‘He said the cover of Born Again reminded him of his grand-children.’
If you haven’t seen that cover – Born Again was Black Sabbath’s third album after I left – it’s of an aborted demon baby with fangs and claws. What an unbelievable thing to say!
On the one hand, doing Live Aid was brilliant: it was for a great cause, and no one can play those old Black Sabbath songs like me, Tony, Geezer and Bill. But on the other hand, it was all a bit embarrassing. For a start, I was still grossly overweight – on the video, I’m the size of a planet. Also, in the six years since I’d left the band, I’d become a celebrity in America, whereas Black Sabbath had been going in the other direction. So I got preferential treatment, even though I hadn’t asked for it. It was just stupid little things, like I got a Live Aid jacket and they didn’t. But it still felt awkward. And I didn’t handle it with much grace, because my coked-up rock star ego was out of control. Deep down, a part of me wanted to say to them, ‘You fired me and now I don’t need you, so fuck you.’ Looking back now, all I can think is, Why was I like that? Why did I have to be such a dickhead?
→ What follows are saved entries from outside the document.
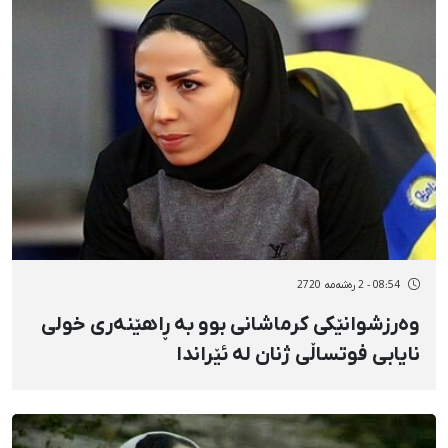
08:54 - 2 رەشەمه 2720
وەرزشوانێکی کرماشانی بوو بە ڕاهێنەری خولی
نایابی فوتساڵی ژنان لە ئێراندا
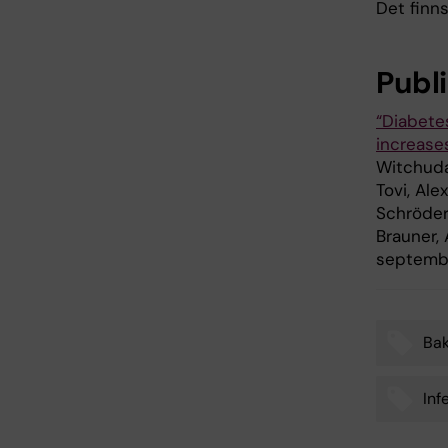
Det finns
Publ
“Diabete
increases
Witchuda
Tovi, Al
Schröder
Brauner, 
septembe
Bak
Tags
Inf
But the gig went smoothly enough. We just checked in to the hotel, met up at the sound check, ran through the set list, got up there, did the songs and fucked off home.
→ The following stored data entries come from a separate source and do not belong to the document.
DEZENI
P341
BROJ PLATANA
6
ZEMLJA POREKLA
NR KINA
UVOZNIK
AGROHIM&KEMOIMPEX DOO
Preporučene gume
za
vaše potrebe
As for Don Arden’s lawsuit, it probably shouldn’t have come as much of a surprise. Jet Records had taken a big hit when we left. And a lot of other things were going wrong for him too.
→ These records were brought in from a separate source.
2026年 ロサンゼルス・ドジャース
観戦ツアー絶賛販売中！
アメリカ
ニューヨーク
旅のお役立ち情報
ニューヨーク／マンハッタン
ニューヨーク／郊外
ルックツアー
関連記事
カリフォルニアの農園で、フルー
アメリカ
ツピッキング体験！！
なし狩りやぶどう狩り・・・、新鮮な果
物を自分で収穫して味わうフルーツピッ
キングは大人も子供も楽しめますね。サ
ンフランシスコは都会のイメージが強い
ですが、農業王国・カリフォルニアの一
For example, it was around that time Sharon’s brother David ended up in court in England for allegedly kidnapping, black-mailing and beating up an accountant called Harshad Patel. It was a very bad scene. David was sentenced to two years in Wandsworth for whatever part he had in it, but he only served a few months. By the end of it, he’d been moved to Ford Open Prison.
Then they went after Don, who was still living in the Howard Hughes house at the top of Benedict Canyon. In the end, Don realised he was going to be extradited, so he went back of his own accord to stand trial. Then he hired the best lawyers in London and got off, scot-free.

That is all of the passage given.